Fiber lasers have been pivotal for the development of advanced manufacturing, medical diagnostics and procedures, and communications, along with applied sciences and, potentially, the next generation of business opportunities. To meet these challenges, there are more than 50 independent R&D groups working worldwide to develop new optical fiber technologies.
From November 12-14, 2017, some 50 of these fiber technology experts gathered in Jena, Germany, to coordinate their views on prospects, market needs, and requirements for optical fiber technologies, and to develop the first steps toward a strategic and harmonized optical fiber technology roadmap (see Fig. 1). The three-day Next generation fiber technology—perspectives and roadmap workshop was a joint event of the Institute for Applied Physics of the Friedrich Schiller University Jena and the Fraunhofer Institute for Applied Optics and Precision Engineering IOF. It was arranged within funded European Research Council (ERC) Advanced Grant project MIMAS (Multi-dimensional interferometric amplification of ultrashort laser pulses; https://goo.gl/ttAfbE).
Market needs and requirements
The workshop began with four presentations of experts in the fields of life science, production and materials processing, fundamental research, and information technology. These plenary speakers pointed out science cases and challenges in their areas of business or research and defined the demands on future fiber technology needed to enable, stimulate, or even boost existing or emerging markets.
The main demands for fiber technology in these fields can be summarized as follows:
Industrial fiber lasers rely on reliability and reproducibility; hence, multiple sources for degradation-free advanced amplifying and delivery fibers must exist in the future. Multi-core technologies, including multi-mode Joule-class transport fibers, with the ability to guide high peak energies without nonlinear effects and photodarkening will be key technologies.
Telecommunications will require fiber structures that allow for higher data transmission rates. Thus, new amplifier concepts with extended low loss will lead to increasing bandwidth. Multi-core and multi-mode fibers as well as new transmission windows in the two-micrometer wavelength range ensure more information channels and increasing overall fiber capacity.
Fundamental science will require fiber technology able to deliver visionary laser parameters that are orders of magnitude beyond the current state-of-the-art.
Life sciences will greatly benefit from optical fibers with an extended wavelength diversity and reliable process technology.
The participants split into four sub-workshops to discuss the technological advances needed to tackle the questions and challenges raised by the plenary speakers. The sub-workshops focused on: theory & fiber design, fiber materials, fiber technology & manufacturing, and fiber laser system integration.
The main result of these discussions is a roadmap summarizing the envisioned technological steps on a short-, mid-, and long-term scale that must be taken to develop optical fiber technology in the directions required to address the demands detailed by the plenary speakers.
Technological roadmap
The main steps of the roadmap were developed as follows:
The Theory & Fiber Design sub-workshop focused on new developments in fiber technology such as effective mitigation strategies for transverse mode instabilities, new fiber designs for high-power large-mode-area fibers, bendable large core fibers and advanced dispersion control, new hollow core fibers with extended functionality such as polarization control, and multicore fibers for higher power or data transmission.

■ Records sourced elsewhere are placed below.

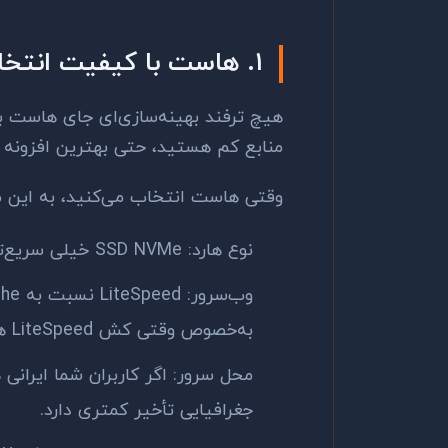
۱. هاست با کیفیت انتخاب کنید
هیچ ترفند بهینه‌سازی‌ای جای هاست بد
منابع کم هستید، حتی بهترین افزونه 
وقتی هاست انتخاب می‌کنید، به این م
نوع هارد: SSD NVMe خیلی سریع‌تر از SATA SSD، و هر دو از HDD جلوترند.
به‌خصوص وقتی کش LiteSpeed هم فعال باشد.
محل سرور: اگر کاربران شما ایرانی 
جغرافیایی تأخیر کمتری دارد.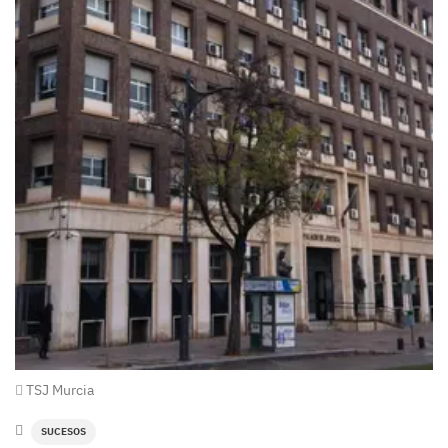
TSJ Murcia
SUCESOS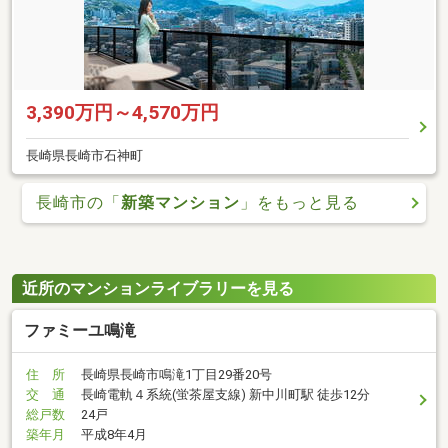
3,390万円～4,570万円
長崎県長崎市石神町
長崎市の「
新築マンション
」をもっと見る
近所のマンションライブラリーを見る
ファミーユ鳴滝
住 所
長崎県長崎市鳴滝1丁目29番20号
交 通
長崎電軌４系統(蛍茶屋支線) 新中川町駅 徒歩12分
総戸数
24戸
築年月
平成8年4月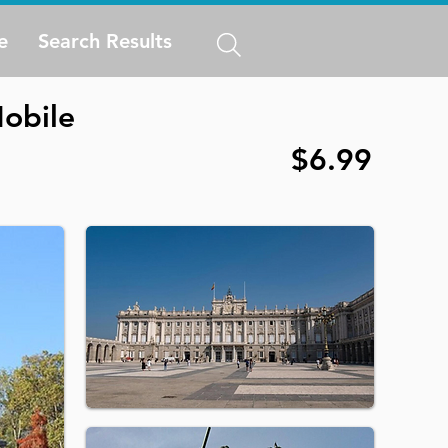
e
Search Results
Mobile
$6.99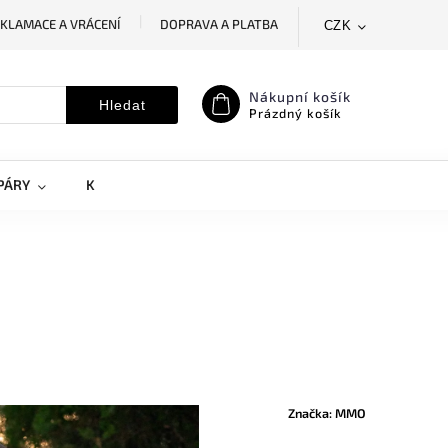
KLAMACE A VRÁCENÍ
DOPRAVA A PLATBA
CZK
SLEDOVÁNÍ ZÁSILKY
MOJE OBJEDNÁVKA
Nákupní košík
Hledat
Prázdný košík
PÁRY
KRYTY NA MOBILY
DOPLŇKY
Značka:
MMO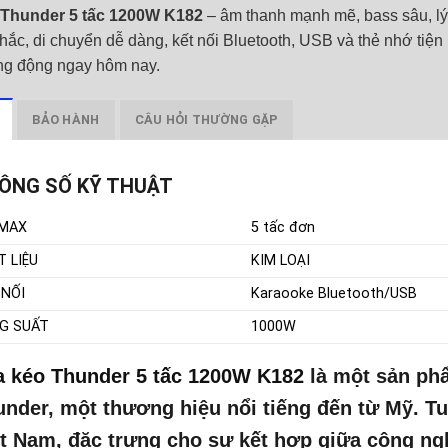
Thunder 5 tấc 1200W K182
– âm thanh mạnh mẽ, bass sâu, lý 
hắc, di chuyển dễ dàng, kết nối Bluetooth, USB và thẻ nhớ tiện 
ng động ngay hôm nay.
BẢO HÀNH
CÂU HỎI THƯỜNG GẶP
ÔNG SỐ KỸ THUẬT
MAX
5 tấc đơn
T LIỆU
KIM LOẠI
 NỐI
Karaooke Bluetooth/USB
G SUẤT
1000W
a kéo Thunder 5 tấc 1200W K182
là một sản ph
nder, một thương hiệu nổi tiếng đến từ Mỹ. Tu
t Nam, đặc trưng cho sự kết hợp giữa công ng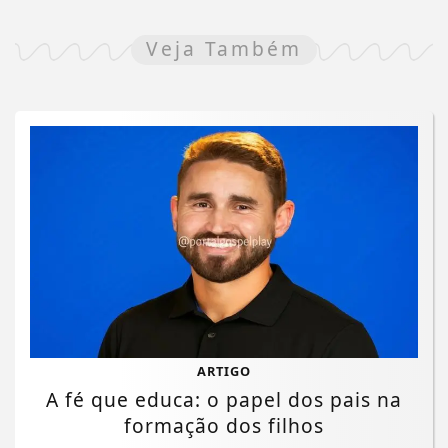
Veja Também
ARTIGO
A fé que educa: o papel dos pais na
formação dos filhos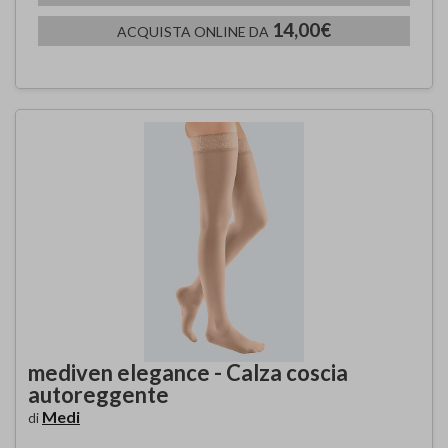
14,00€
ACQUISTA ONLINE DA
mediven elegance - Calza coscia
autoreggente
Medi
di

The Fiber Materials sub-workshop highlighted the need for degradation-free active as well as passive fibers, new concepts for controlling the homogeneity of dopants and refractive index in both the core and cladding material, fabrication methods for large volumes of active and passive optical material with reduced cost and enhanced reliability, fiber and coating materials for harsh environments, low-loss materials in non-standard wavelength regions such as UV and mid-IR and crystalline waveguide structures for reaching the highest power levels in the future.
The Fiber Technology & Manufacturing sub-workshop discussed new fabrication concepts for multicore fibers with very high channel counts, the fabrication and packaging of long lengths and low loss beam delivery fibers (>10 kW over 10 km), fibers for frequency conversion, and concepts for dynamic beam shaping within either the active or the delivery fiber. Beyond that, the need for a fiber architecture allowing for 10 kW emission with diffraction-limited beam quality was emphasized.
The Fiber System Integration sub-workshop stressed the need for cost-effective combiners and connectors with high-power handling capability, as well as the integration of functionality in the fibers in the form of sensors, mode adapters, beam shaping elements, spectral filters, and integrated phase modulators.
Furthermore, concepts for massive fiber parallelization followed by a subsequent beam combination stage, were discussed as a means to address the most demanding applications in science such as laser-driven particle acceleration (see Fig. 2).
More insights into the identified needs and a broader and detailed view of the harmonized technological roadmap will be presented and published at SPIE Photonics West 2018.